We talked about the process of editing chess textbooks with Razmik Avagyan, who is a teacher, chess player and an arbiter. Mr Avagyan has been working in weekly magazine "Chess in Armenia" for a long period of time. Mr. Avagyan received an invitation to work with the chess textbooks’ editorial team from the Vice President of Chess Federation of Armenia, Founder-President of the Chess Academy of Armenia, grandmaster Smbat Lputian and accepted the invitation with pleasure.

Mr. Avagyan says that the members of the editorial team received every next chapter of the textbook from H. Toomanyan and editing accordingly. The lessons were organised in order and were filled with text content. This process was accompanied by intense discussions between members of the editorial staff who ultimately achieved a consensus. From time to time, the editorial committee held meetings with the author of the book Hamlet Toomanyan to discuss corrections and adjustments to the books. According to Mr. Avagyan, the most important principle was that the educational material should be adjusted to meet the needs and abilities of junior school children in order to spark interest in chess and analytical thinking within them.

Trying to assess the quality of editing the textbooks, Mr. Avagyan stressed that looking back on the tremendous work that has been done, it must be admitted that the book has a need for a certain change. He particularly came to this realisation while teaching chess at school. He argues there is a need to remove some of the themes and replace them with other materials. Some of the tasks in the books are only accessible to children who are gifted with chess talent. However, the primary goal of chess as part of a public education is the development of junior school children intellectual abilities. Furthermore, we should also try to include more interesting games of chess in the school curriculum which would make the learning process more exciting and incentivise children to continue to play beyond completing the three-ye compulsory three year study at school.   

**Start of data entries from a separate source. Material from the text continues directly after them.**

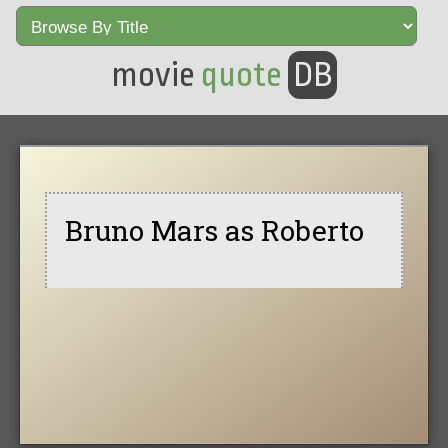
movie
quote
DB
Bruno Mars as Roberto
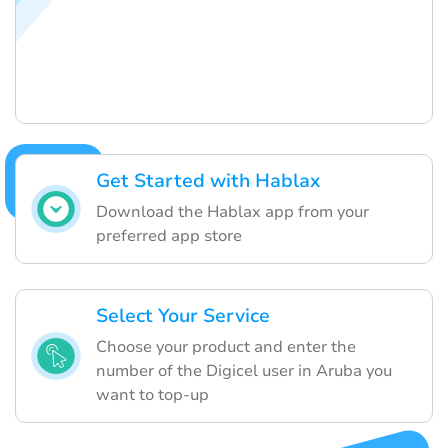
Get Started with Hablax
Download the Hablax app from your
preferred app store
Select Your Service
Choose your product and enter the
number of the Digicel user in Aruba you
want to top-up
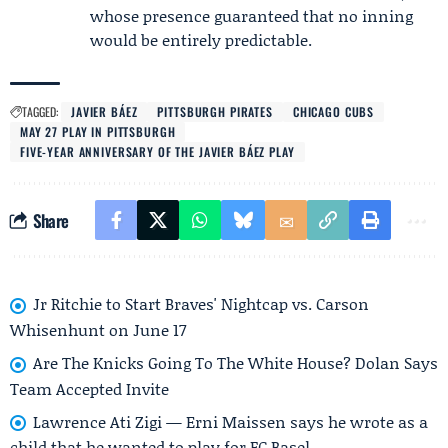
whose presence guaranteed that no inning
would be entirely predictable.
TAGGED:
JAVIER BÁEZ
PITTSBURGH PIRATES
CHICAGO CUBS
MAY 27 PLAY IN PITTSBURGH
FIVE-YEAR ANNIVERSARY OF THE JAVIER BÁEZ PLAY
Share
Jr Ritchie to Start Braves' Nightcap vs. Carson
Whisenhunt on June 17
Are The Knicks Going To The White House? Dolan Says
Team Accepted Invite
Lawrence Ati Zigi — Erni Maissen says he wrote as a
child that he wanted to play for FC Basel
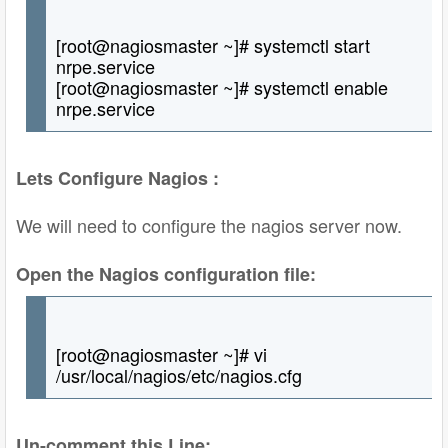
[root@nagiosmaster ~]# systemctl start
nrpe.service
[root@nagiosmaster ~]# systemctl enable
nrpe.service
Lets Configure Nagios :
We will need to configure the nagios server now.
Open the Nagios configuration file:
[root@nagiosmaster ~]# vi
/usr/local/nagios/etc/nagios.cfg
Un-comment this Line:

According to Mr. Avagyan, chess education textbooks are designed in such a way that they do not include chess problems that are difficult for school children with average skills, but paradoxically, sometimes there are complaints by some teachers and parents that come to prove the fact that textbooks’ problems are difficult for some of the children. Mr. Avagyan argues that this is due to the fact that some elementary school pupils have abilities that are below average. Referring to the opinion of psychologists who have stated that some first-year pupils are not ready to meet the demands of the school, Mr. Avagyan argues that we have to deal with the systemic problem. Schoolchildren attending classes start facing problems related to the education process, and, naturally, they also encounter problems while studying chess. This is inevitable because chess requires a specific kind of intelligence.   

Two equally important factors ensure the successful of teaching of chess: the role of the teacher and the chess textbook. It is not only the teacher’s chess skills that is very important, but also their pedagogical qualities. Chess must be taught by specialists who cover the topics included in the books in the best way, and most importantly, delivering the educational material in an interesting and engaging way. To this end, it is very important that now Armenian State Pedagogical University prepares teachers for secondary schools.  

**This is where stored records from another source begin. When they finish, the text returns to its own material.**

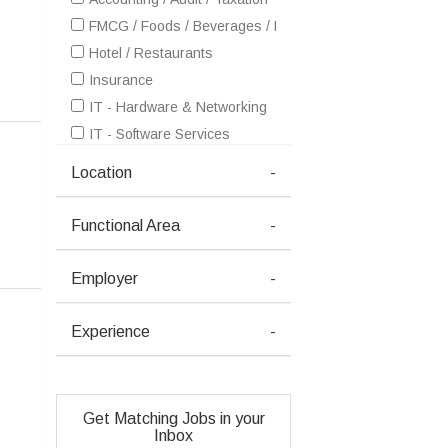
FMCG / Foods / Beverages / Food Processing
Hotel / Restaurants
Insurance
IT - Hardware & Networking
IT - Software Services
Healthcare / Medical / Hospital
Location
-
Metals / Mining / Minerals (Ferrous / Non-Ferrous / Coal)
Pharma / Biotech / Life Science
Functional Area
-
Real Estate
Retailing / Malls / Supermarts / Stores
Employer
-
Telecom / Internet
Travel / Tourism / Ticketing
Experience
-
Advertising / Publishing / Events / PR / MR
Architecture / Interior Design
Consulting
Get Matching Jobs in your
Courier / Transport / Freight / Logistics
Inbox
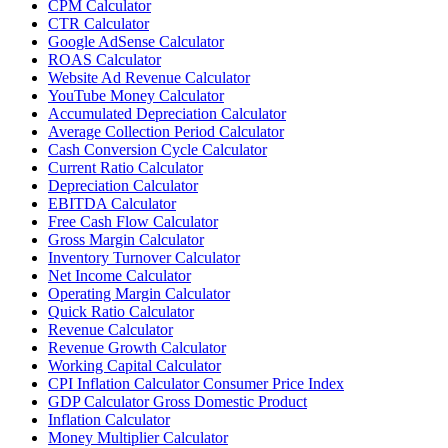
CPM Calculator
CTR Calculator
Google AdSense Calculator
ROAS Calculator
Website Ad Revenue Calculator
YouTube Money Calculator
Accumulated Depreciation Calculator
Average Collection Period Calculator
Cash Conversion Cycle Calculator
Current Ratio Calculator
Depreciation Calculator
EBITDA Calculator
Free Cash Flow Calculator
Gross Margin Calculator
Inventory Turnover Calculator
Net Income Calculator
Operating Margin Calculator
Quick Ratio Calculator
Revenue Calculator
Revenue Growth Calculator
Working Capital Calculator
CPI Inflation Calculator Consumer Price Index
GDP Calculator Gross Domestic Product
Inflation Calculator
Money Multiplier Calculator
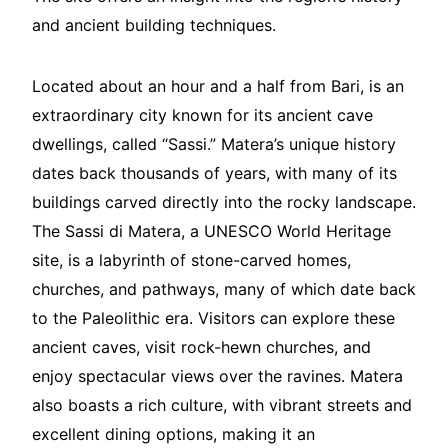
and ancient building techniques.
Located about an hour and a half from Bari, is an
extraordinary city known for its ancient cave
dwellings, called “Sassi.” Matera’s unique history
dates back thousands of years, with many of its
buildings carved directly into the rocky landscape.
The Sassi di Matera, a UNESCO World Heritage
site, is a labyrinth of stone-carved homes,
churches, and pathways, many of which date back
to the Paleolithic era. Visitors can explore these
ancient caves, visit rock-hewn churches, and
enjoy spectacular views over the ravines. Matera
also boasts a rich culture, with vibrant streets and
excellent dining options, making it an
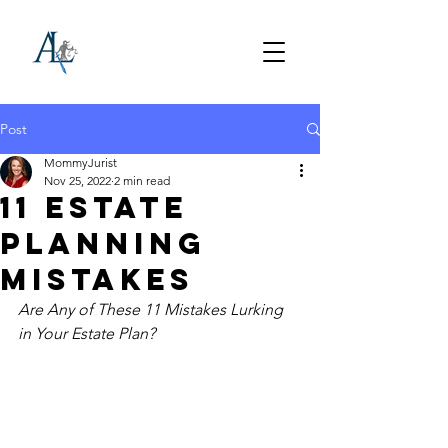
Post
MommyJurist
Nov 25, 2022
2 min read
11 Estate
Planning
Mistakes
Are Any of These 11 Mistakes Lurking 
in Your Estate Plan?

Speaking about the quality of language used in the textbooks, Mr. Avagyan noted that the stylistic language used in the book meets high standards, thanks to the professional work done by scientist Gagik Minasyan. As for the debates arising between the editorial team regarding the correct translation of a technical chess terms, Mr. Avagyan thinks that it was impossible to avoid those disputes. For example, the books use the "auxiliary mate" term, but in the past the term "cooperative mate" was used instead. Although after extensive debates the editorial team chose the new version of the term, Mr. Avagyan felt more compelled to use the older version of the term.

Highlighting the importance of chess inclusion in the school curriculum, Mr. Avagyan stressed that successful implementation of the idea depends on overcoming a number of problems and challenges, some of which are objective, while others subjective. This goal can be achieved by hard teamwork done on a daily basis.